In a prospective, single-arm, multicenter study that enrolled patients with symptomatic acute PE ≤ 14 days, systolic blood pressure ≥ 90 mm Hg, and right ventricular-to-left ventricular (RV/LV) ratio >0.9. The primary efficacy endpoint was change in RV/LV ratio from baseline to 48 h post-procedure on core lab–adjudicated computed tomography angiography.

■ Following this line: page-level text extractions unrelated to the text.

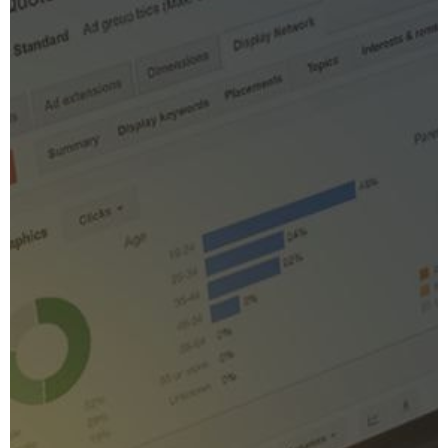
Отправляя сообщение, я принимаю
пользовательское соглашение и
подтверждаю, что ознакомлен и согласен
с политикой конфиденциальности
данного сайта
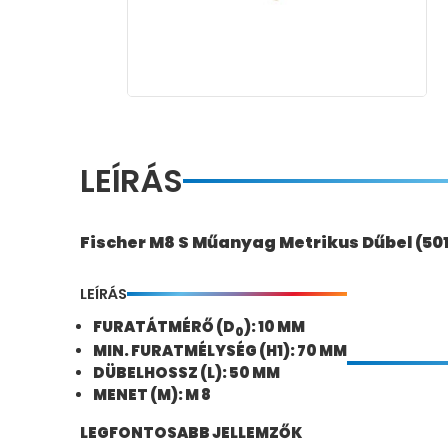
LEÍRÁS
Fischer M8 S Műanyag Metrikus Dűbel (50
LEÍRÁS
FURATÁTMÉRŐ (D
): 10 MM
0
MIN. FURATMÉLYSÉG (H1): 70 MM
DÜBELHOSSZ (L): 50 MM
MENET (M): M 8
LEGFONTOSABB JELLEMZŐK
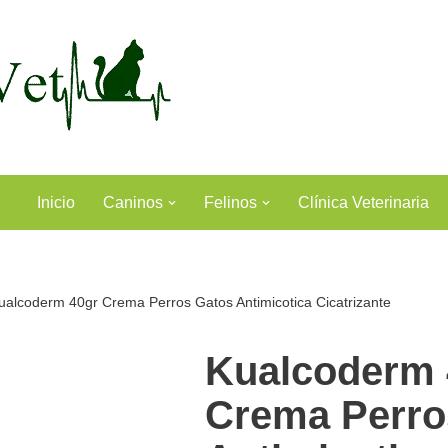
Inicio
Caninos
Felinos
Clínica Veterinaria
ualcoderm 40gr Crema Perros Gatos Antimicotica Cicatrizante
Kualcoderm 
Crema Perro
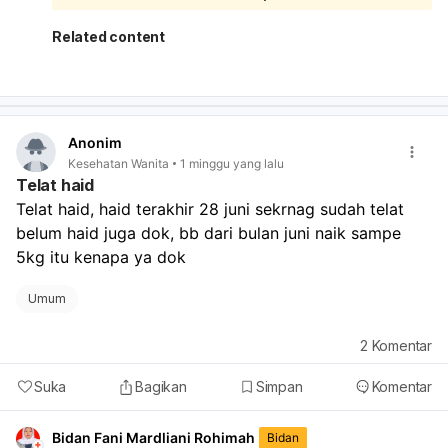
keluar banyak darah, biasanya tidak berbahaya. Namun,
kalau bercaknya makin banyak, berulang terus, disertai
Related content
nyeri, gatal, bau, atau keputihan berubah
kuning/hijau/abu-abu, sebaiknya periksa ke dokter
kandungan atau dokter umum.
Anonim
Kesehatan Wanita
1 minggu yang lalu
Telat haid
Telat haid, haid terakhir 28 juni sekrnag sudah telat 
belum haid juga dok, bb dari bulan juni naik sampe 
5kg itu kenapa ya dok
Umum
2
Komentar
Suka
Bagikan
Simpan
Komentar
Bidan Fani Mardliani Rohimah
Bidan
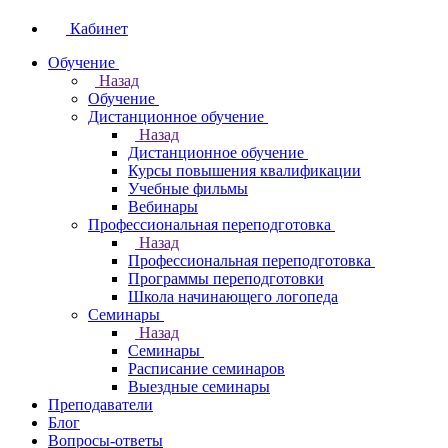
Кабинет
Обучение
Назад
Обучение
Дистанционное обучение
Назад
Дистанционное обучение
Курсы повышения квалификации
Учебные фильмы
Вебинары
Профессиональная переподготовка
Назад
Профессиональная переподготовка
Программы переподготовки
Школа начинающего логопеда
Семинары
Назад
Семинары
Расписание семинаров
Выездные семинары
Преподаватели
Блог
Вопросы-ответы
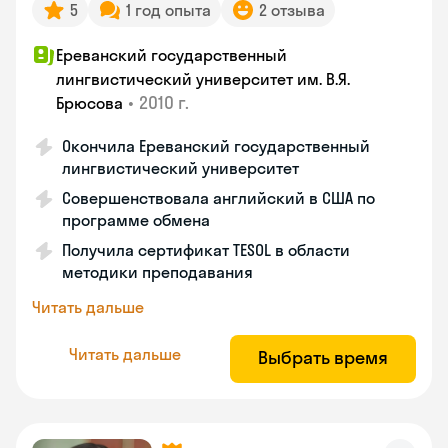
5
1 год опыта
2 отзыва
Ереванский государственный
лингвистический университет им. В.Я.
•
2010 г.
Брюсова
Окончила Ереванский государственный
лингвистический университет
Совершенствовала английский в США по
программе обмена
Получила сертификат TESOL в области
методики преподавания
Читать дальше
Читать дальше
Выбрать время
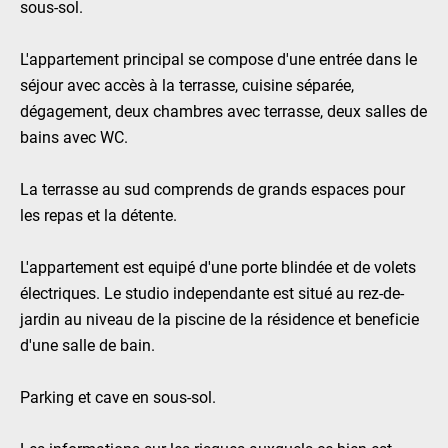
sous-sol.
L'appartement principal se compose d'une entrée dans le
séjour avec accès à la terrasse, cuisine séparée,
dégagement, deux chambres avec terrasse, deux salles de
bains avec WC.
La terrasse au sud comprends de grands espaces pour
les repas et la détente.
L'appartement est equipé d'une porte blindée et de volets
électriques. Le studio independante est situé au rez-de-
jardin au niveau de la piscine de la résidence et beneficie
d'une salle de bain.
Parking et cave en sous-sol.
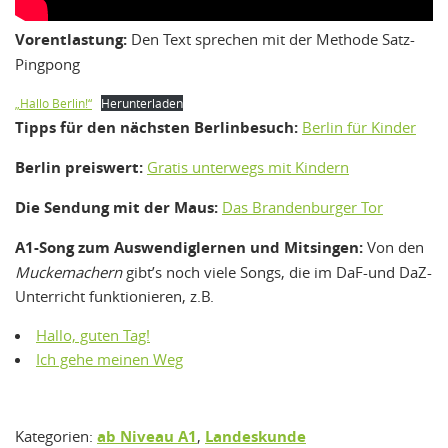
Vorentlastung:
Den Text sprechen mit der Methode Satz-
Pingpong
„Hallo Berlin!“
Herunterladen
Tipps für den nächsten Berlinbesuch:
Berlin für Kinder
Berlin preiswert:
Gratis unterwegs mit Kindern
Die Sendung mit der Maus:
Das Brandenburger Tor
A1-Song zum Auswendiglernen und Mitsingen:
Von den
Muckemachern
gibt’s noch viele Songs, die im DaF-und DaZ-
Unterricht funktionieren, z.B.
Hallo, guten Tag!
Ich gehe meinen Weg
Kategorien:
ab Niveau A1
,
Landeskunde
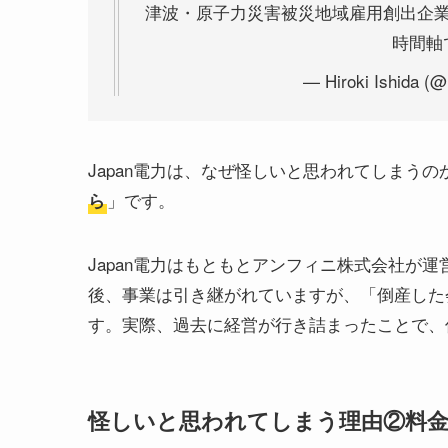
津波・原子力災害被災地域雇用創出企業
時間軸
— Hiroki Ishida (@
Japan電力は、なぜ怪しいと思われてしまうの
」です。
ら
Japan電力はもともとアンフィニ株式会社が
後、事業は引き継がれていますが、「倒産した
す。実際、過去に経営が行き詰まったことで、
怪しいと思われてしまう理由②料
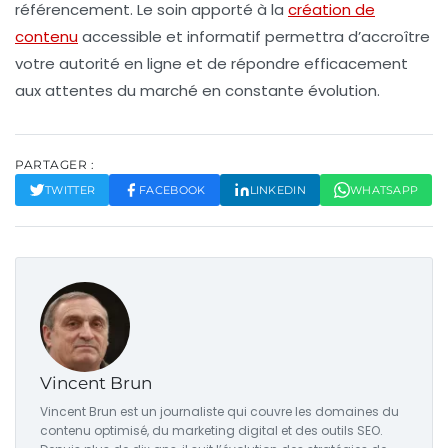
référencement
. Le soin apporté à la
création de
contenu
accessible et informatif permettra d’accroître
votre autorité en ligne et de répondre efficacement
aux attentes du marché en constante évolution.
PARTAGER :
TWITTER
FACEBOOK
LINKEDIN
WHATSAPP
Vincent Brun
Vincent Brun est un journaliste qui couvre les domaines du
contenu optimisé, du marketing digital et des outils SEO.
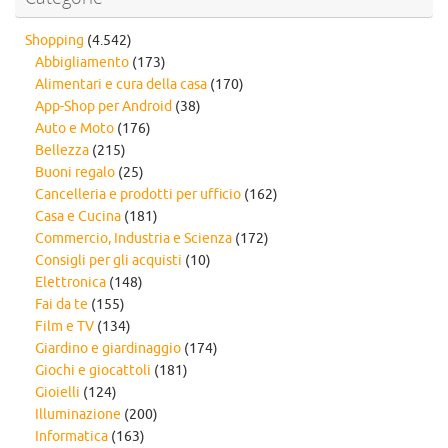
Shopping
(4.542)
Abbigliamento
(173)
Alimentari e cura della casa
(170)
App-Shop per Android
(38)
Auto e Moto
(176)
Bellezza
(215)
Buoni regalo
(25)
Cancelleria e prodotti per ufficio
(162)
Casa e Cucina
(181)
Commercio, Industria e Scienza
(172)
Consigli per gli acquisti
(10)
Elettronica
(148)
Fai da te
(155)
Film e TV
(134)
Giardino e giardinaggio
(174)
Giochi e giocattoli
(181)
Gioielli
(124)
Illuminazione
(200)
Informatica
(163)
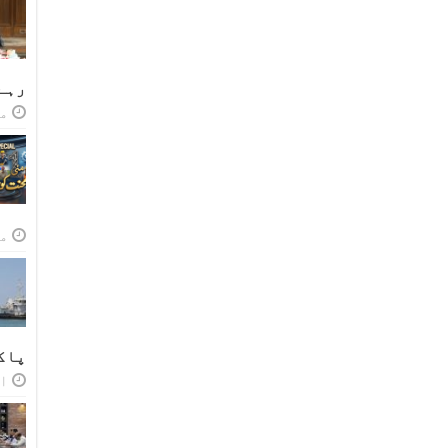
رہے
مئی
مئی
پاک
اپر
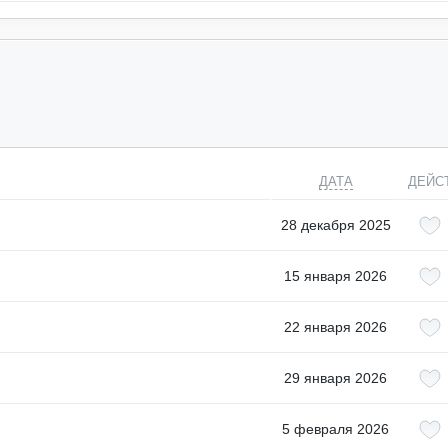
ДАТА
ДЕЙС
28 декабря 2025
15 января 2026
22 января 2026
29 января 2026
5 февраля 2026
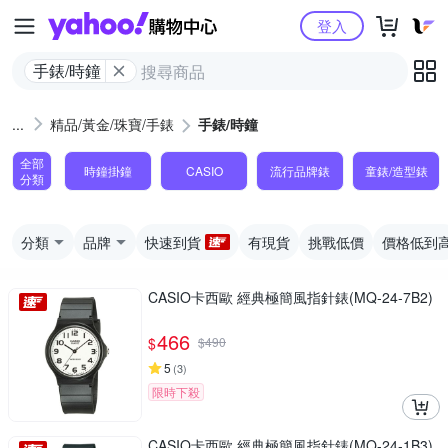
Yahoo購物中心
登入
手錶/時鐘
精品/黃金/珠寶/手錶
手錶/時鐘
全部
時鐘掛鐘
CASIO
流行品牌錶
童錶/造型錶
分類
分類
品牌
快速到貨
有現貨
挑戰低價
價格低到
CASIO卡西歐 經典極簡風指針錶(MQ-24-7B2)
466
$
$
490
5
(
3
)
限時下殺
CASIO卡西歐 經典極簡風指針錶(MQ-24-1B3)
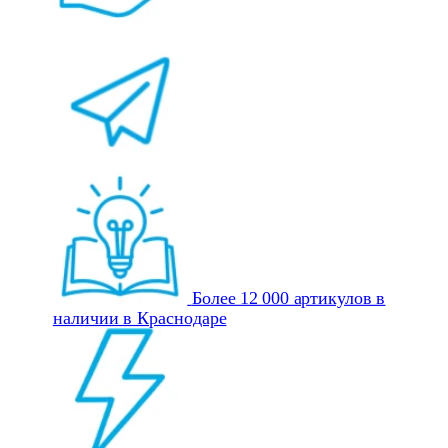
Более 12 000 артикулов в
наличии в Краснодаре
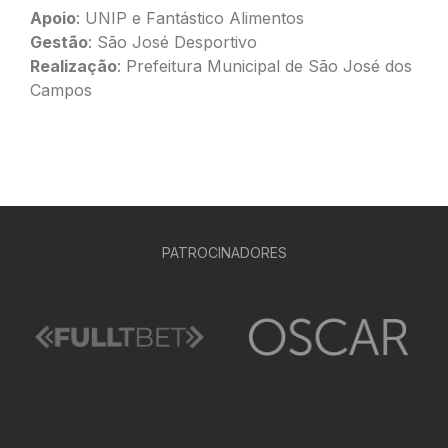
Apoio
: UNIP e Fantástico Alimentos
Gestão
: São José Desportivo
Realização
: Prefeitura Municipal de São José dos
Campos
PATROCINADORES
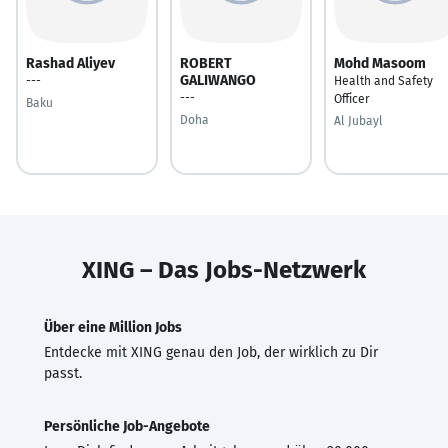
Rashad Aliyev
ROBERT
Mohd Masoom
GALIWANGO
---
Health and Safety
---
Officer
Baku
Doha
Al Jubayl
XING – Das Jobs-Netzwerk
Über eine Million Jobs
Entdecke mit XING genau den Job, der wirklich zu Dir
passt.
Persönliche Job-Angebote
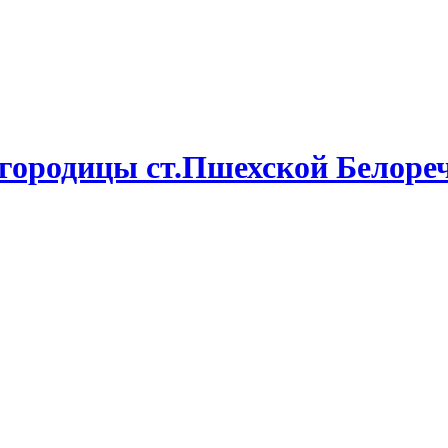
городицы ст.Пшехской Белореч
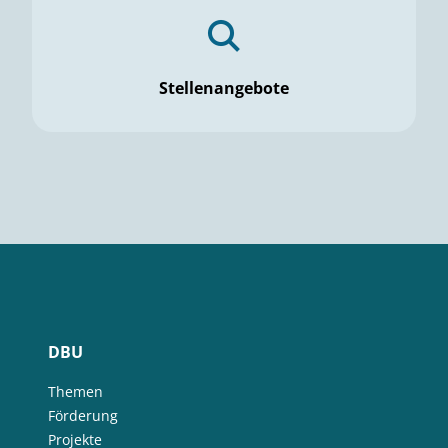
Stellenangebote
DBU
Themen
Förderung
Projekte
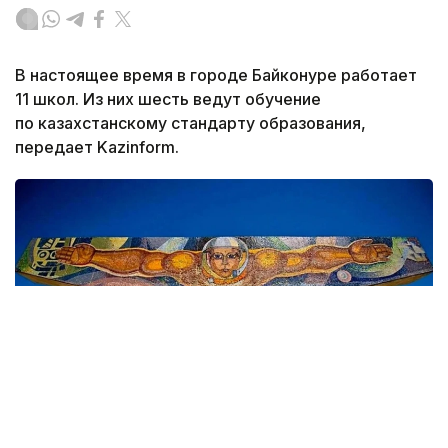
В настоящее время в городе Байконуре работает
11 школ. Из них шесть ведут обучение
по казахстанскому стандарту образования,
передает Kazinform.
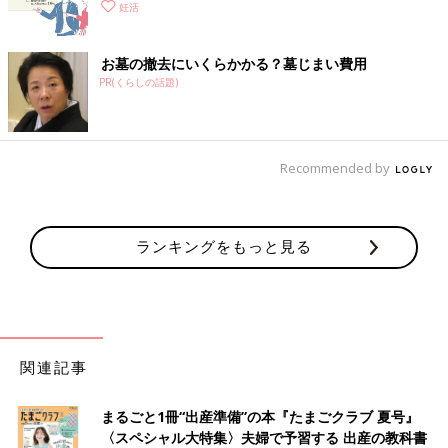
妊活
お墓の撤去にいくらかかる？墓じまい費用
PR(くらしの話題)
Recommended by
ランキングをもっと見る
関連記事
まるごと1冊“出産準備”の本『たまごクラブ 夏号』
〈スペシャル大特集〉夫婦で予習する 出産の教科書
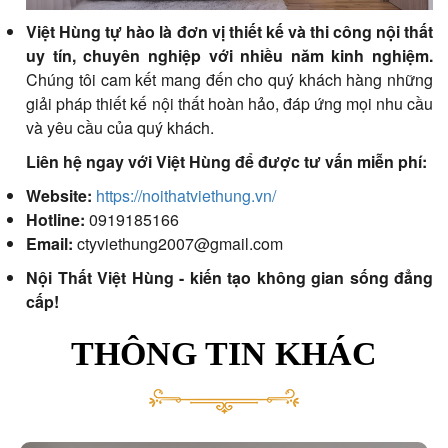
Việt Hùng tự hào là đơn vị thiết kế và thi công nội thất
uy tín, chuyên nghiệp với nhiều năm kinh nghiệm.
Chúng tôi cam kết mang đến cho quý khách hàng những
giải pháp thiết kế nội thất hoàn hảo, đáp ứng mọi nhu cầu
và yêu cầu của quý khách.
Liên hệ ngay với Việt Hùng để được tư vấn miễn phí:
Website:
https://noithatviethung.vn/
Hotline:
0919185166
Email:
ctyviethung2007@gmail.com
Nội Thất Việt Hùng - kiến tạo không gian sống đẳng
cấp!
THÔNG TIN KHÁC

The primary safety endpoint was a composite of 48-h major adverse events: device-related death, major bleeding, and device-related serious adverse events (clinical deterioration, pulmonary vascular, or cardiac injury).

Median device insertion to removal time was 37.0 (interquartile range: 23.5 to 60.0) min. Two (1.7%) patients received intraprocedural thrombolytics. Mean RV/LV ratio reduction from baseline to 48 h post-procedure was 0.43 (95% confidence interval: 0.38 to 0.47; p < 0.0001). Two (1.7%) patients experienced 3 major adverse events. Rates of cardiac injury, pulmonary vascular injury, clinical deterioration, major bleeding, and device-related death at 48 h were 0%, 1.7%, 1.7%, 1.7%, and 0.8%, respectively. The rate of major bleeding was 1.7%, and there were no hemorrhagic strokes. Of note, 89.6% of patients had a reduction in RV/LV ratio without an adverse event related to the device, major bleeding, PE-related death, or clinical deterioration.

"Interestingly, we found a 37-minute Indigo procedure time and an on-table pulmonary-artery pressure reduction, which speak to the promise of this technique. [As well,] intraprocedural thrombolytic drugs were not used in 98.3% of patients," said Akhilesh Sista, MD, from the New York University, lead author of the article.

Indigo has an 8 French lumen and tip directionality for circumferential aspiration. There are also multiple material transitions which allow for smooth tracking and a separator technology at the tip, "which serves to both engage the clot and clear the lumen when a clot enters the mouth of the catheter," Dr. Sista added.

EXTRACT-PE is the first prospective trial of the Indigo aspiration system for acute PE. The trial reported significant improvement in RV function, low rates of mortality, low events of major bleeding, no cardiac injury, and fast procedure times.

Thrombectomy with the Indigo aspiration system met its predefined safety and efficacy endpoints for the treatment of acute PE and may be considered by endovascular physicians for use in intermediate risk PE.